Big or Small: Measure It All
Western Reserve Public Media
 
   

Ohio Virtual Tour: The Ohio State University Football Stadium
Game Day


Overview
Students conduct measurement activities that are based on scenarios that take place during an Ohio State football game.

 

Outcome
Students will understand how to compare and convert customary units of measure, and construct problems using measurement skills.

 

Standards Addressed — Mathematics

Grade 6
Measurement Units, Benchmark F

01. Understand and describe the difference between surface area and volume.

Use Measurement Techniques and Tools, Benchmark E
04. Determine which measure (perimeter, area, surface area, volume) matches the context for a problem situation; e.g., perimeter is the context for fencing a garden, surface area is the context for painting a room.
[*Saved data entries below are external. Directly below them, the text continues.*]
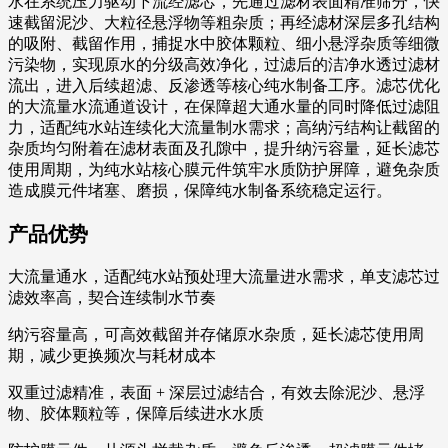
水在系统压力驱动下流经滤芯，先通过滤材表面精准筛分，快
速截留泥沙、大粒径悬浮物等粗杂质；再经滤材深层多孔结构
的吸附、截留作用，捕捉水中胶体颗粒、细小悬浮杂质等细微
污染物，实现原水的分级高效净化，过滤后的洁净水透过滤材
流出，进入后续超滤、反渗透等核心纯水制备工序。滤芯优化
的大流量水流通道设计，在保障超大通水量的同时降低过滤阻
力，适配纯水站连续化大流量制水需求；高纳污结构让截留的
杂质均匀附着在滤材表面及孔隙中，提升纳污容量，延长滤芯
使用周期，为纯水站核心膜元件筑牢水质防护屏障，避免杂质
造成膜元件堵塞、磨损，保障纯水制备系统稳定运行。
产品优势
大流量通⽔，适配纯水站预处理大流量进水需求，单支滤芯过
滤效率高，契合连续制水节奏
纳污容量高，可高效截留并存储原水杂质，延长滤芯使用周
期，减少更换频次与耗材成本
双重过滤精准，表面 + 深层过滤结合，有效去除泥沙、悬浮
物、胶体颗粒等，保障后续进水水质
Use Measurement Techniques and Tools, Benchmark F
06. Describe what happens to the perimeter and area of a two-dimensional shape when the measurements of the shape are changed; e.g. length of sides are doubled.

Use Measurement Techniques and Tools, Benchmark G
05. Understand the difference between perimeter and area, and demonstrate that two shapes may have the same perimeter, but different areas or may have the same area, but different perimeters.

 

Materials

 

Procedure

  1. Divide students into “home groups” of four members.

  2. Give each student in each group a different Problem Card. This student will become an “expert” on that particular Game Day problem. Each student is therefore responsible for completing and understanding his or her Game Day problem and then sharing this knowledge with members of the home group.

  3. Have the students regroup with other classmates who are experts for the same problems. Give each member of the expert group their corresponding Background Information Card.

  4. Have the expert groups work together to solve their assigned problem.

  5. After solving their problem, instruct each expert group to develop a new measurement problem based on their topic and Background Information Card.

  6. Ask the students to return to their home groups. Have each expert take a turn to explain his or her Game Day problem and shares its solution.

  7. Next, have each expert read the new problem that he or she created in the expert group, which the home group should then solve.

 

Evaluation
A two-part evaluation could be used:

  1. A participation score could be assessed as expert groups work together to solve their Game Day Problem.

  2. Problems created by expert groups could be evaluated for the content and concepts they represent.